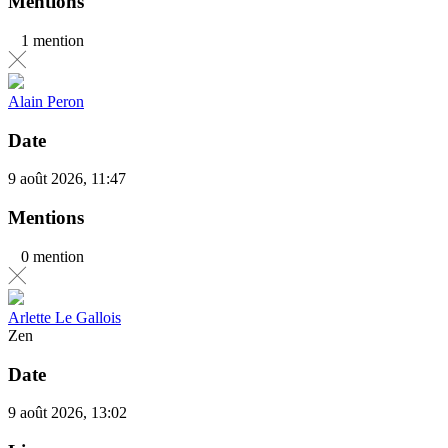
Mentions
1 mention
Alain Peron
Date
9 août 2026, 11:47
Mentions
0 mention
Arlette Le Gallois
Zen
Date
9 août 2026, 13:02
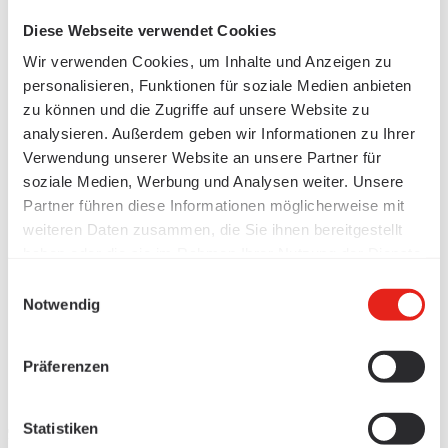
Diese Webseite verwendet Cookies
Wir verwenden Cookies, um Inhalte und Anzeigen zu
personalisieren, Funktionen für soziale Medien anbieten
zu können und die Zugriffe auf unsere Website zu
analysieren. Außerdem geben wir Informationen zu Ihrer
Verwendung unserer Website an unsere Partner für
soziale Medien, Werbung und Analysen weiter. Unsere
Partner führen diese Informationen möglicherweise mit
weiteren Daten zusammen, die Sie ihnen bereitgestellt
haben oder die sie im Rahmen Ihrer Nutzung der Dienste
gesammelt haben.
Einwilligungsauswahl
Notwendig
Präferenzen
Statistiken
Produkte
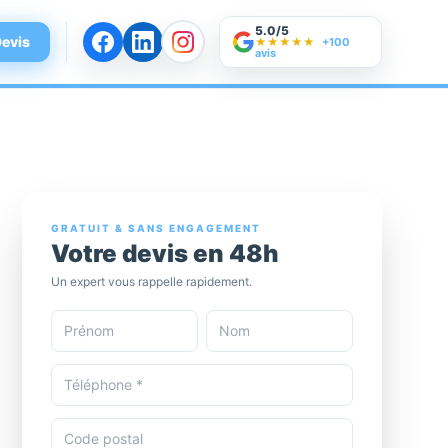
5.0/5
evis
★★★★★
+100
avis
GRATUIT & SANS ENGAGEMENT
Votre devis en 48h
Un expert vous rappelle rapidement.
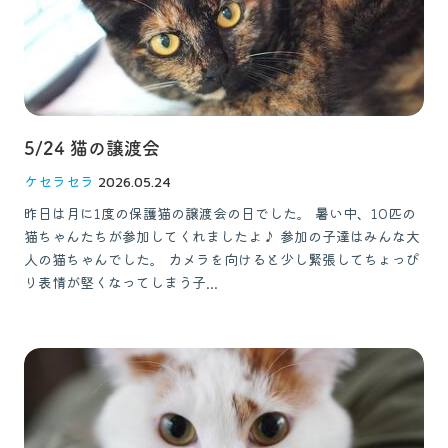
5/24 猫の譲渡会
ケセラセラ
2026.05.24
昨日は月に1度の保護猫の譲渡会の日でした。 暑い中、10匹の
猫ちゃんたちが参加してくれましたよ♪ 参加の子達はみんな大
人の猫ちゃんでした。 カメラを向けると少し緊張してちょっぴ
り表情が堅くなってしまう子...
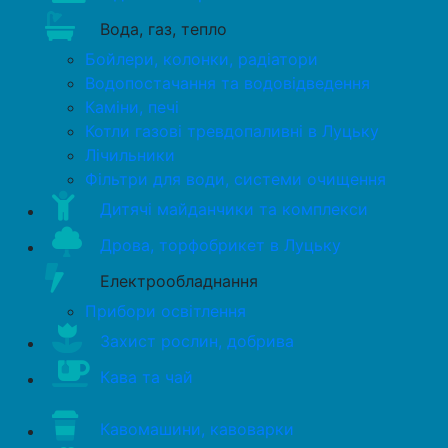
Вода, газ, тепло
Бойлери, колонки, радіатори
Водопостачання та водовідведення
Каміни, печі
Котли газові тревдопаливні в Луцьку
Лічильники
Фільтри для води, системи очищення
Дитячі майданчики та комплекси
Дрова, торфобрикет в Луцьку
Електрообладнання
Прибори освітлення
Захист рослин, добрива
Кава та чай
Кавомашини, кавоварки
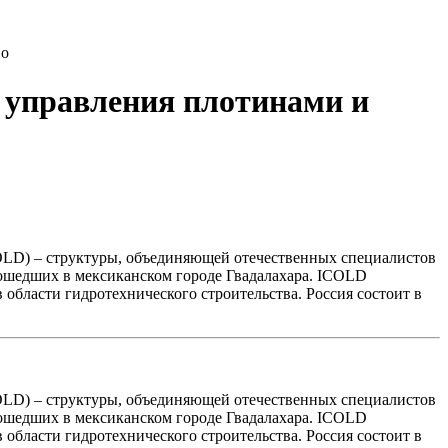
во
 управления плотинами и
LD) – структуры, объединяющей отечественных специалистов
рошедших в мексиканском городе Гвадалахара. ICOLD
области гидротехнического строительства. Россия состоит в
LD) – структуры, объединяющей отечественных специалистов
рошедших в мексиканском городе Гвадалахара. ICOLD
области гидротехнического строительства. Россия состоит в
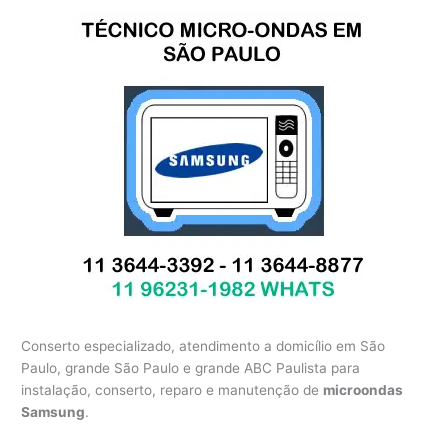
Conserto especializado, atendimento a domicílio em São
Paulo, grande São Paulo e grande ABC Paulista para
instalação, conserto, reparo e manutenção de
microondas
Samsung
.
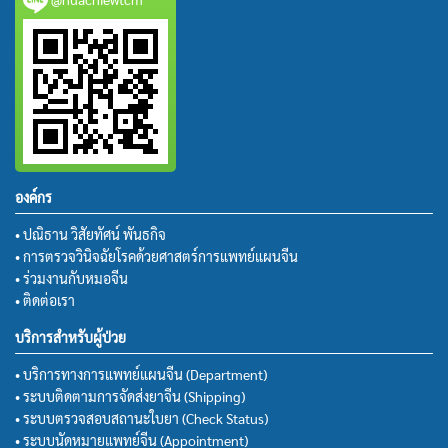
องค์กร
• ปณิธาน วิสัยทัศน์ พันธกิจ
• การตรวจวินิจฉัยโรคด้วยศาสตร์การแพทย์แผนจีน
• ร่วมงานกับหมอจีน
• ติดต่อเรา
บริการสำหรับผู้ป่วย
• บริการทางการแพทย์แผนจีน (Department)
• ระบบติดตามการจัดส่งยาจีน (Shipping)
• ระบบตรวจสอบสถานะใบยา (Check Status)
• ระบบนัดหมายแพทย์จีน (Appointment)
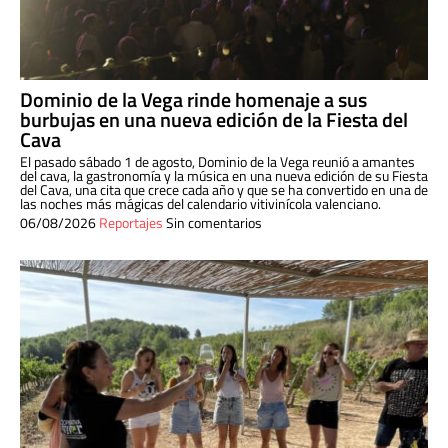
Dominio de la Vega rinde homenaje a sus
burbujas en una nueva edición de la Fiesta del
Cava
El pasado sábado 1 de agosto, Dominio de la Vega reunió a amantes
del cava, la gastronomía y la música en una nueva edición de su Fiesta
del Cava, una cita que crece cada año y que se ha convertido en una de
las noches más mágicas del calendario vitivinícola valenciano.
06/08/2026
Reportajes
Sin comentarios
# # # # #
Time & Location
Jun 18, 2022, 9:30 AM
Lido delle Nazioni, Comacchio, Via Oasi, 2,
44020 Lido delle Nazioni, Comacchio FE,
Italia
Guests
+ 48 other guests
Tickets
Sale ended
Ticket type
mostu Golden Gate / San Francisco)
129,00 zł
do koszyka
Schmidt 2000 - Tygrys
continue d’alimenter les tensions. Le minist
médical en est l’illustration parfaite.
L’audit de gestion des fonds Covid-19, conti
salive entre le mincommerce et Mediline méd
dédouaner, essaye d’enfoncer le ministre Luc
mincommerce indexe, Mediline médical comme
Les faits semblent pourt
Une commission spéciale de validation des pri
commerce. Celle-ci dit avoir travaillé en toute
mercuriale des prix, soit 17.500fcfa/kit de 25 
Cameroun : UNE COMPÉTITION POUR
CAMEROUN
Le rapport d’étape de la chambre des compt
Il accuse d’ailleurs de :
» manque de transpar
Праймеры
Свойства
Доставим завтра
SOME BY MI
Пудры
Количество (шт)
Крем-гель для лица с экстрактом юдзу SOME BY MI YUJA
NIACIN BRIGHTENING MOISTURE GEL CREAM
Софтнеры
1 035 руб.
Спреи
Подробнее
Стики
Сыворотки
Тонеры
# # # # #
- [The task]: When you reach the line with "analysieren. Außerdem geben" in the records above, begin repeating the lines exactly, and stop after the line with "Дитячі майданчики та комплекси". Skip all pictures.

- [Answer box]:
analysieren. Außerdem geben wir Informationen zu Ihrer
Verwendung unserer Website an unsere Partner für
soziale Medien, Werbung und Analysen weiter. Unsere
Partner führen diese Informationen möglicherweise mit
weiteren Daten zusammen, die Sie ihnen bereitgestellt
haben oder die sie im Rahmen Ihrer Nutzung der Dienste
gesammelt haben.
Einwilligungsauswahl
Notwendig
Präferenzen
Statistiken
Produkte
5.0/5
evis
★★★★★
+100
avis
GRATUIT & SANS ENGAGEMENT
Votre devis en 48h
Un expert vous rappelle rapidement.
5/24 猫の譲渡会
ケセラセラ
2026.05.24
昨日は月に1度の保護猫の譲渡会の日でした。 暑い中、10匹の
猫ちゃんたちが参加してくれましたよ♪ 参加の子達はみんな大
人の猫ちゃんでした。 カメラを向けると少し緊張してちょっぴ
り表情が堅くなってしまう子...
Вода, газ, тепло
Бойлери, колонки, радіатори
Водопостачання та водовідведення
Каміни, печі
Котли газові тревдопаливні в Луцьку
Лічильники
Фільтри для води, системи очищення
Дитячі майданчики та комплекси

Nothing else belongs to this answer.